An ominous shortage of rice globally is looming large over the rice consuming countries of South Asia, of which Bangladesh tops the list. It appears the rice producing countries of this region are no longer capable of producing the quantity of rice required for feeding the ever increasing population, forcing them to stop their rice export. Re-fixation of the export price of rice at $1000 per ton abruptly, instead of $500, by India is a glaring example of how alarming the situation is. The cost of rice if imported at this rate will be not less than Tk.80 per kg. which the people of this country will never be able to buy. Undoubtedly, Bangladesh is going to be the worst affected country as it needs to feed over 150 million people whose staple food is rice, a large portion of which is imported. Therefore, it is high time short and long-term strategies are formulated and measures adopted to tackle the situation before it is too late.
Let us not forget our failure in taking timely action to meet the shortage in our future electricity and gas requirements during the last 37 years, for which the country has to pay very dearly now. The policy makers and the leaders of the previous governments neither had the foresight and capability to understand, nor the will to take necessary steps to meet the challenge of future shortage in the energy sector. Let us learn from our past mistakes. Procrastination will not solve our problems.

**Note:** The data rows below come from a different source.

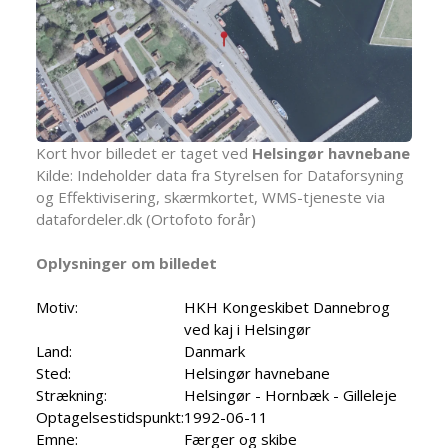
Kort hvor billedet er taget ved
Helsingør havnebane
Kilde: Indeholder data fra Styrelsen for Dataforsyning
og Effektivisering, skærmkortet, WMS-tjeneste via
datafordeler.dk (Ortofoto forår)
Oplysninger om billedet
Motiv:
HKH Kongeskibet Dannebrog
ved kaj i Helsingør
Land:
Danmark
Sted:
Helsingør havnebane
Strækning:
Helsingør - Hornbæk - Gilleleje
Optagelsestidspunkt:
1992-06-11
Emne:
Færger og skibe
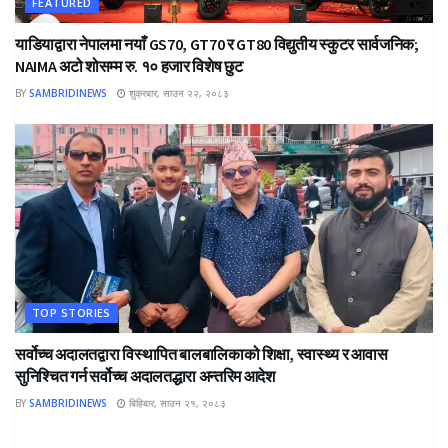
FEATURED
याडियाद्वारा नेपालमा नयाँ GS70, GT70 र GT80 विद्युतीय स्कुटर सार्वजनिक;
NAIMA अटो शोसम्म रु. १० हजार विशेष छुट
BY
SAMBRIDINEWS
शुक्रबार, साउन २२, २०८३
TOP STORIES
सर्वोच्च अदालतद्वारा विस्थापित बालबालिकाको शिक्षा, स्वास्थ्य र आवास
सुनिश्चित गर्न सर्वोच्च अदालतद्धारा अन्तरिम आदेश
BY
SAMBRIDINEWS
बिहिबार, साउन २१, २०८३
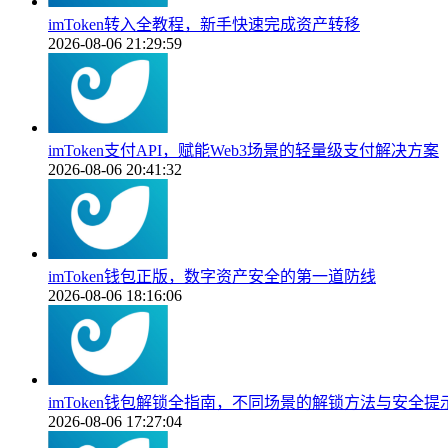
imToken转入全教程，新手快速完成资产转移
2026-08-06 21:29:59
imToken支付API，赋能Web3场景的轻量级支付解决方案
2026-08-06 20:41:32
imToken钱包正版，数字资产安全的第一道防线
2026-08-06 18:16:06
imToken钱包解锁全指南，不同场景的解锁方法与安全提
2026-08-06 17:27:04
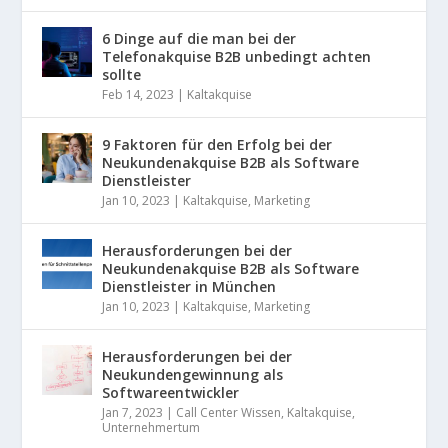
6 Dinge auf die man bei der
Telefonakquise B2B unbedingt achten
sollte
Feb 14, 2023
|
Kaltakquise
9 Faktoren für den Erfolg bei der
Neukundenakquise B2B als Software
Dienstleister
Jan 10, 2023
|
Kaltakquise
,
Marketing
Herausforderungen bei der
Neukundenakquise B2B als Software
Dienstleister in München
Jan 10, 2023
|
Kaltakquise
,
Marketing
Herausforderungen bei der
Neukundengewinnung als
Softwareentwickler
Jan 7, 2023
|
Call Center Wissen
,
Kaltakquise
,
Unternehmertum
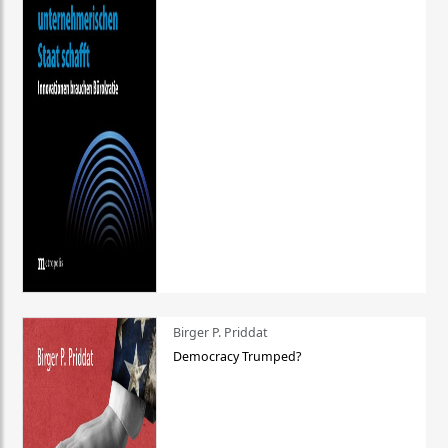
Birger P. Priddat
Democracy Trumped?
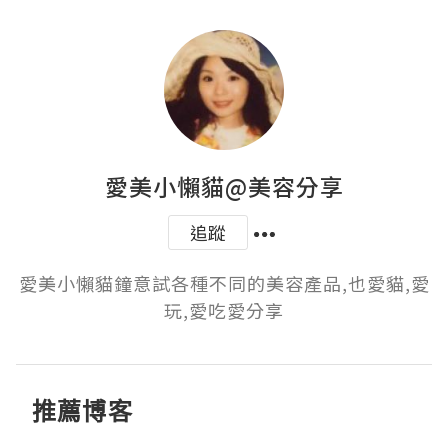
愛美小懶貓@美容分享
追蹤
愛美小懶貓鐘意試各種不同的美容產品,也愛貓,愛
玩,愛吃愛分享
推薦博客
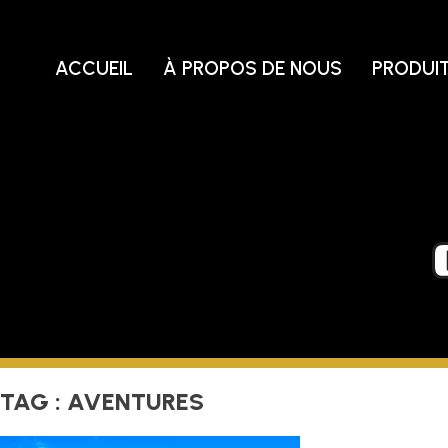
Skip
to
content
ACCUEIL
À PROPOS DE NOUS
PRODUI
TAG :
AVENTURES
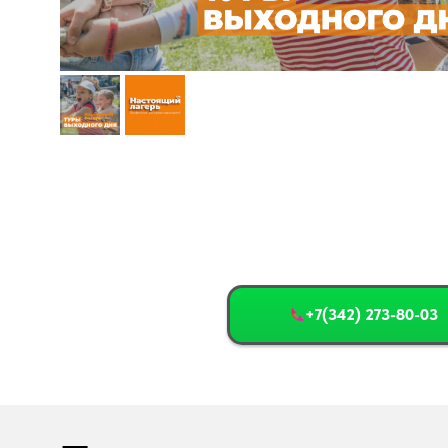
+7(342) 273-80-03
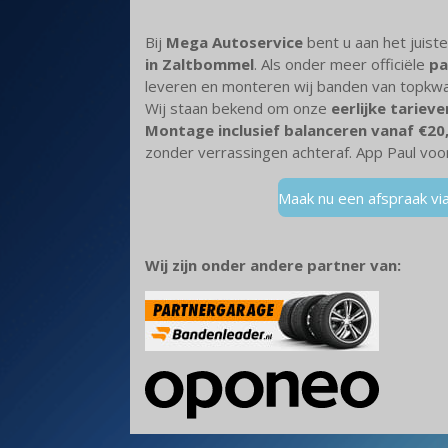
Bij
Mega Autoservice
bent u aan het juist
in Zaltbommel
. Als onder meer officiële
pa
leveren en monteren wij banden van topkwali
Wij staan bekend om onze
eerlijke tarieve
Montage inclusief balanceren vanaf €20
zonder verrassingen achteraf. App Paul voor
Maak nu een afspraak v
Wij zijn onder andere partner van:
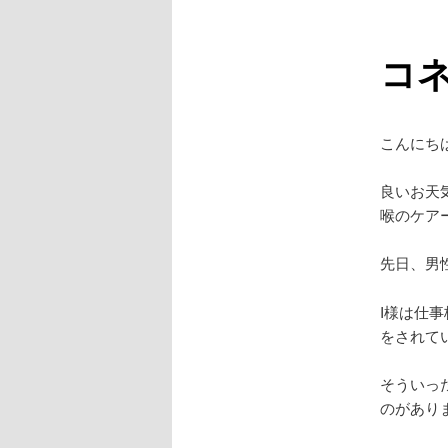
ュ
ー
コ
こんにち
良いお天
喉のケア
先日、男
I様は仕
をされて
そういっ
のがあり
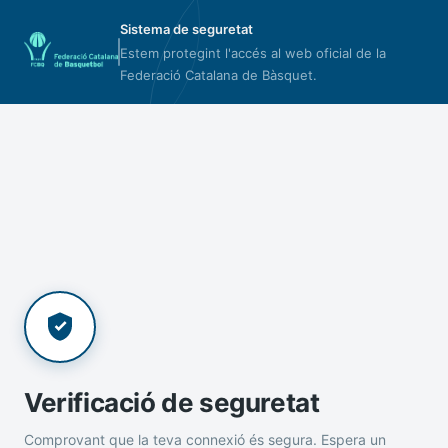
Sistema de seguretat
Estem protegint l'accés al web oficial de la
Federació Catalana de Bàsquet.
Verificació de seguretat
Comprovant que la teva connexió és segura. Espera un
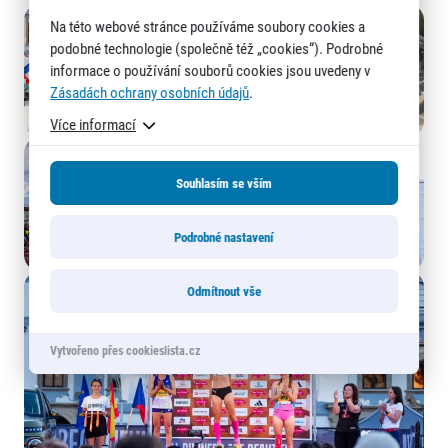
Na této webové stránce používáme soubory cookies a
podobné technologie (společně též „cookies“). Podrobné
informace o používání souborů cookies jsou uvedeny v
Zásadách ochrany osobních údajů
.
Více informací
Souhlasím se vším
Podrobné nastavení
Odmítnout vše
Vytvořeno přes cookieslista.cz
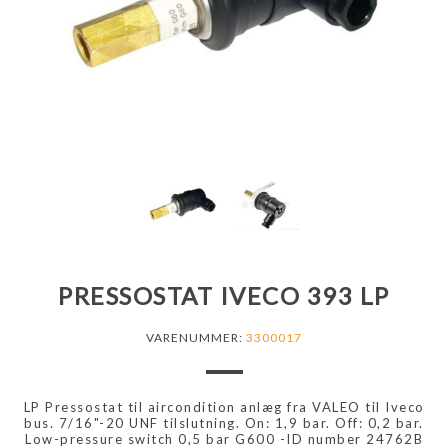
PRESSOSTAT IVECO 393 LP
VARENUMMER:
3300017
LP Pressostat til aircondition anlæg fra VALEO til Iveco
bus. 7/16"-20 UNF tilslutning. On: 1,9 bar. Off: 0,2 bar.
Low-pressure switch 0,5 bar G600 -ID number 24762B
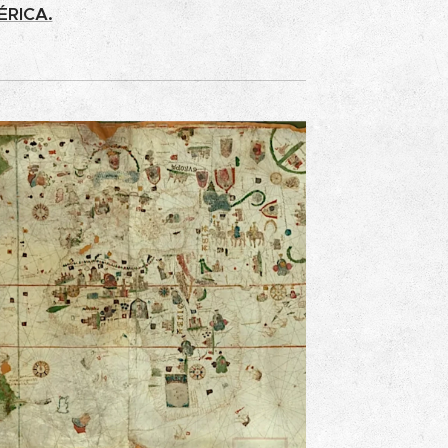
ÉRICA.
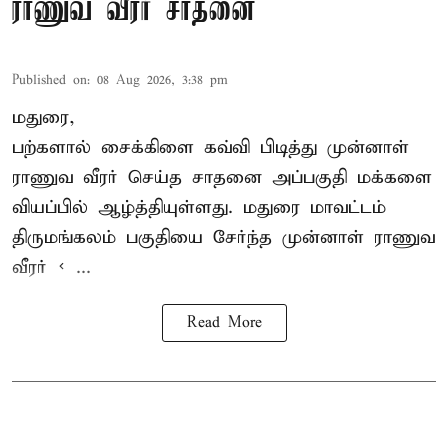
ராணுவ வீரர் சாதனை
Published on
:
08 Aug 2026, 3:38 pm
மதுரை,
பற்களால் சைக்கிளை கவ்வி பிடித்து முன்னாள்
ராணுவ வீரர் செய்த சாதனை அப்பகுதி மக்களை
வியப்பில் ஆழ்த்தியுள்ளது. மதுரை மாவட்டம்
திருமங்கலம் பகுதியை சேர்ந்த
முன்னாள் ராணுவ
வீரர் < ...
Read More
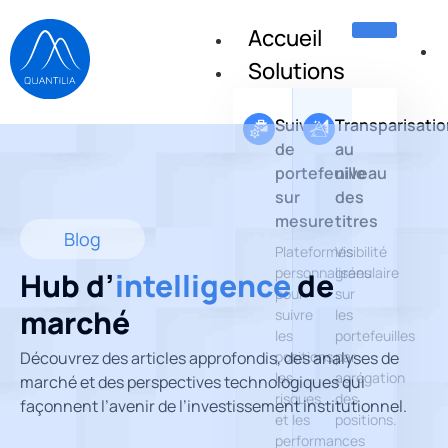
Accueil
Solutions
Suivi
Transparisatio
de
au
portefeuille
niveau
sur
des
mesure
titres
Blog
Plateformes
Visibilité
personnalisées
granulaire
Hub d’
intelligence
de
pour
sur
marché
suivre
les
les
portefeuilles
Découvrez des articles approfondis, des analyses de
positions,
par
les
agrégation
marché et des perspectives technologiques qui
risques
des
façonnent l’avenir de l’investissement institutionnel.
et les
positions.
performances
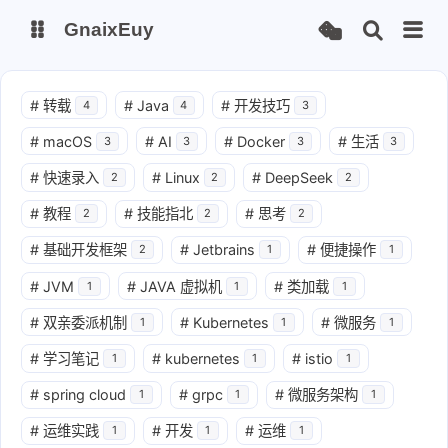
GnaixEuy
主页
博客
#
转载
#
Java
#
开发技巧
4
4
3
#
macOS
#
AI
#
Docker
#
生活
3
3
3
3
站点运行监测
Nas私有云
#
快速录入
#
Linux
#
DeepSeek
2
2
2
it-tools工具集
ChatGPT-Next
#
教程
#
技能指北
#
思考
2
2
2
爱国学习平台(暂时关闭)
LobeHub 智能AI聚合站
#
基础开发框架
#
Jetbrains
#
便捷操作
2
1
1
#
JVM
#
JAVA 虚拟机
#
类加载
1
1
1
#
双亲委派机制
#
Kubernetes
#
微服务
1
1
1
#
学习笔记
#
kubernetes
#
istio
1
1
1
#
spring cloud
#
grpc
#
微服务架构
1
1
1
#
运维实践
#
开发
#
运维
1
1
1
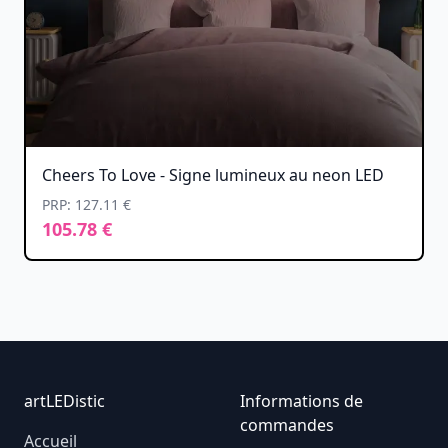
Cheers To Love - Signe lumineux au neon LED
PRP: 127.11 €
105.78 €
Footer
artLEDistic
Informations de
commandes
Accueil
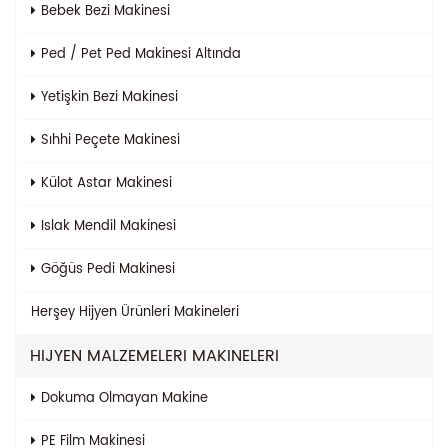
Bebek Bezi Makinesi
Ped / Pet Ped Makinesi Altında
Yetişkin Bezi Makinesi
Sıhhi Peçete Makinesi
Külot Astar Makinesi
Islak Mendil Makinesi
Göğüs Pedi Makinesi
Herşey
Hijyen Ürünleri Makineleri
HIJYEN MALZEMELERI MAKINELERI
Dokuma Olmayan Makine
PE Film Makinesi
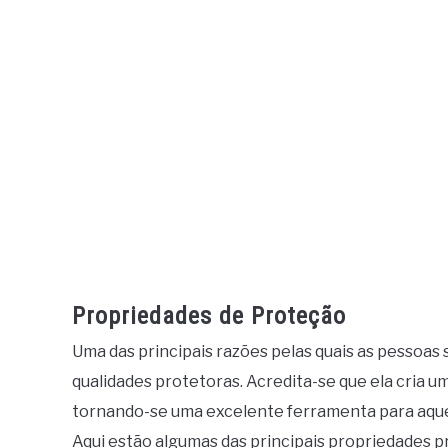
Propriedades de Proteção
Uma das principais razões pelas quais as pessoas 
qualidades protetoras. Acredita-se que ela cria u
tornando-se uma excelente ferramenta para aque
Aqui estão algumas das principais propriedades pr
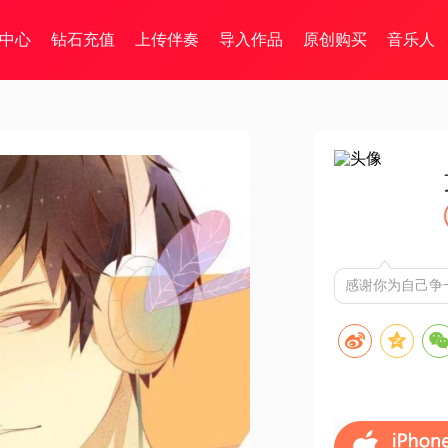
中心
钻石充值
上传伴奏
导入作品
原创购买
音乐人
感谢你为自己争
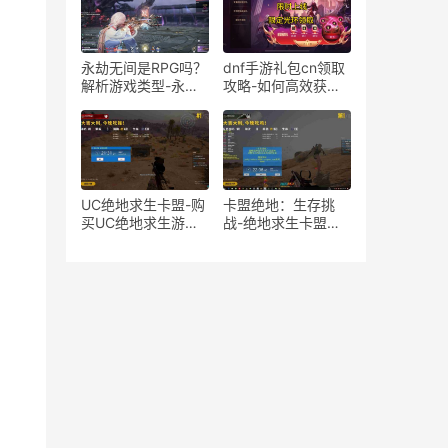
靠性分析
永劫无间是RPG吗？
dnf手游礼包cn领取
解析游戏类型-永劫
攻略-如何高效获取
无间是否属于角色扮
dnf手游礼包cn
演游戏
UC绝地求生卡盟-购
卡盟绝地：生存挑
买UC绝地求生游戏
战-绝地求生卡盟平
卡密
台推荐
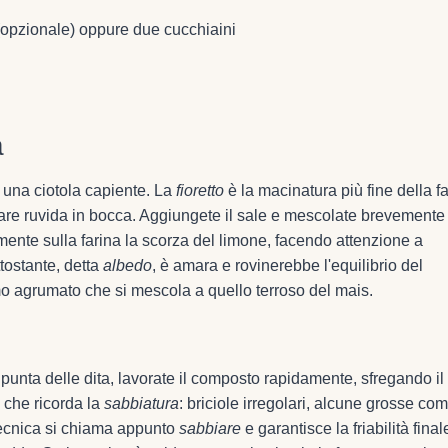
(opzionale) oppure due cucchiaini
a
n una ciotola capiente. La
fioretto
è la macinatura più fine della f
tare ruvida in bocca. Aggiungete il sale e mescolate brevemente
tamente sulla farina la scorza del limone, facendo attenzione a
ttostante, detta
albedo
, è amara e rovinerebbe l'equilibrio del
mo agrumato che si mescola a quello terroso del mais.
la punta delle dita, lavorate il composto rapidamente, sfregando il
e che ricorda la
sabbiatura
: briciole irregolari, alcune grosse co
 tecnica si chiama appunto
sabbiare
e garantisce la friabilità finale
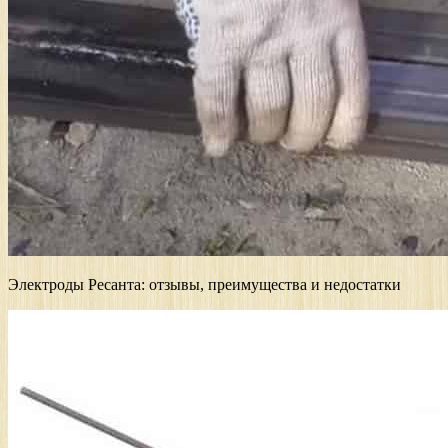
Электроды Ресанта: отзывы, преимущества и недостатки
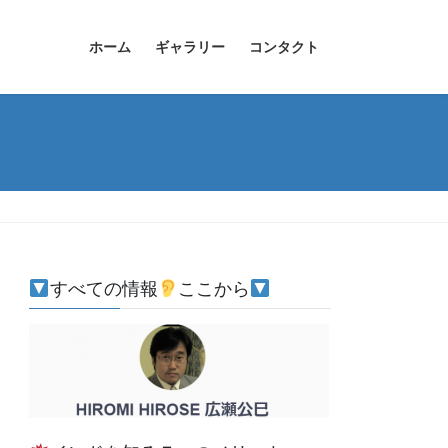
ホーム
ギャラリー
コンタクト
すべての情報
ここから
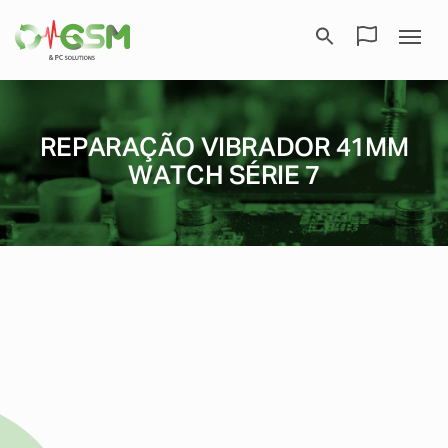
REPARAÇÃO VIBRADOR 41MM
WATCH SÉRIE 7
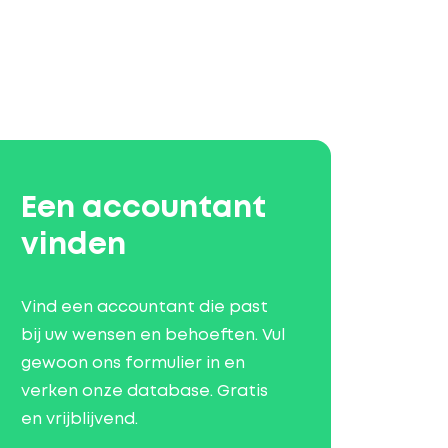
Een accountant
vinden
Vind een accountant die past
bij uw wensen en behoeften. Vul
gewoon ons formulier in en
verken onze database. Gratis
en vrijblijvend.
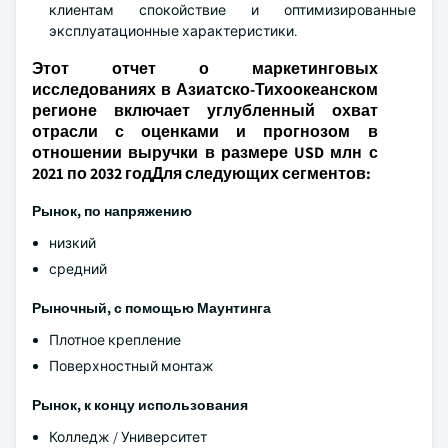
клиентам спокойствие и оптимизированные
эксплуатационные характеристики.
Этот отчет о маркетинговых
исследованиях в Азиатско-Тихоокеанском
регионе включает углубленный охват
отрасли с оценками и прогнозом в
отношении выручки в размере USD млн с
2021 по 2032 годДля следующих сегментов:
Рынок, по напряжению
низкий
средний
Рыночный, с помощью Маунтинга
Плотное крепление
Поверхностный монтаж
Рынок, к концу использования
Колледж / Университет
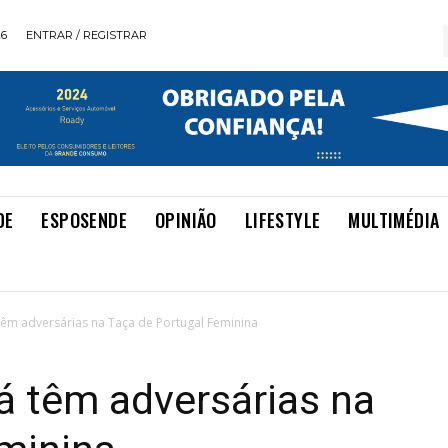
26
ENTRAR / REGISTRAR
DE
ESPOSENDE
OPINIÃO
LIFESTYLE
MULTIMÉDIA
têm adversárias na Taça de Portugal Feminina
á têm adversárias na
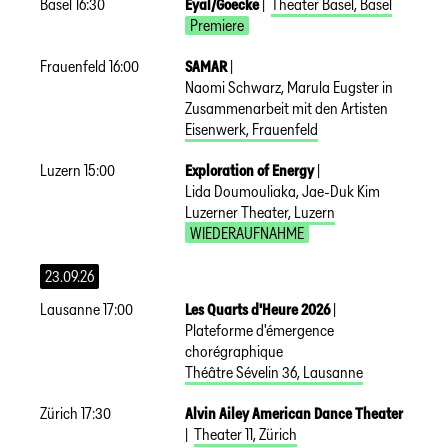
Basel
16:30
Eyal/Goecke
|
Theater Basel
,
Basel
Premiere
Frauenfeld
16:00
SAMAR
|
Naomi Schwarz, Marula Eugster in
Zusammenarbeit mit den Artisten
Eisenwerk
,
Frauenfeld
Luzern
15:00
Exploration of Energy
|
Lida Doumouliaka, Jae-Duk Kim
Luzerner Theater
,
Luzern
WIEDERAUFNAHME
23.09.26
Lausanne
17:00
Les Quarts d'Heure 2026
|
Plateforme d'émergence
chorégraphique
Théâtre Sévelin 36
,
Lausanne
Zürich
17:30
Alvin Ailey American Dance Theater
|
Theater 11
,
Zürich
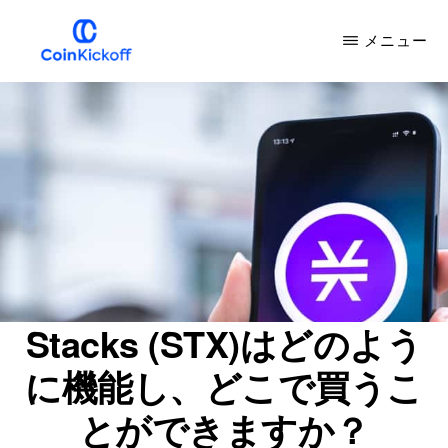
メ
メニュー
イ
ン
COIN
キ
コ
ッ
ク
ン
オ
フ
テ
ン
ツ
へ
ス
Stacks (STX)はどのよう
キ
に機能し、どこで買うこ
ッ
プ
とができますか？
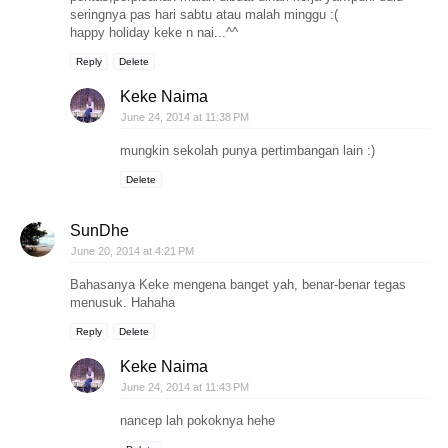
seringnya pas hari sabtu atau malah minggu :(
happy holiday keke n nai...^^
Reply
Delete
Keke Naima
June 24, 2014 at 11:38 PM
mungkin sekolah punya pertimbangan lain :)
Delete
SunDhe
June 20, 2014 at 4:21 PM
Bahasanya Keke mengena banget yah, benar-benar tegas
menusuk. Hahaha
Reply
Delete
Keke Naima
June 24, 2014 at 11:43 PM
nancep lah pokoknya hehe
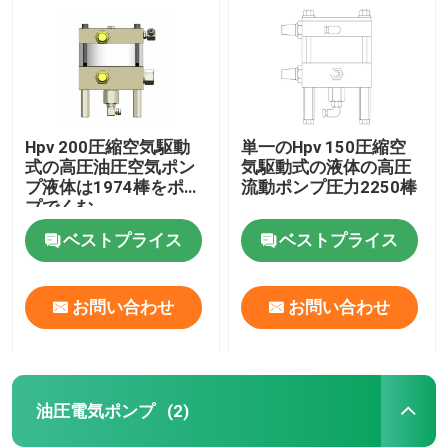
Hpv 200圧縮空気駆動
単一のHpv 150圧縮空
式の高圧油圧空気ポン
気駆動式の液体の高圧
プ液体は1974棒をポン
流動ポンプ圧力2250棒
プでくむ
ベストプライス
ベストプライス
お問い合わせ
お問い合わせ
家へ
製品
油圧電気ポンプ
(2)
ビデオ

Therefore, the issue of food security at present and in future demands immediate attention to obviate the impending famine like situation. Everybody realizes the adverse impact of food shortage on the economic, social and political situation of the country which may drive the nation completely overboard. Building a buffer stock of at least six months is needed to meet the present requirements based on correct statistics to avert a crisis. As suggested by the Bangladesh Bank Governor, foreign currency reserves could also be utilized to import food grains without any further delay. Import of all luxury goods, non essential items including cars and expensive vehicles for personal use should be discouraged to make foreign currency available for import of food grains. The people should also change their food habits.
Proper publicity, particularly at village level, by the government may prove effective in changing our food habit. There is no alternative to boosting production of food grains in the country and for this purpose supply of fertilisers and uninterrupted supply of electricity for irrigation are essential. The entire agriculture department should be restructured to provide all kinds of assistance to the farmers.
The population control department appears to have gone into hibernation with 'zero' activities in the last so many years. With accurate and reliable data, a plan should be drawn up to control the population boom. We must get rid of this curse-- the sooner, the better.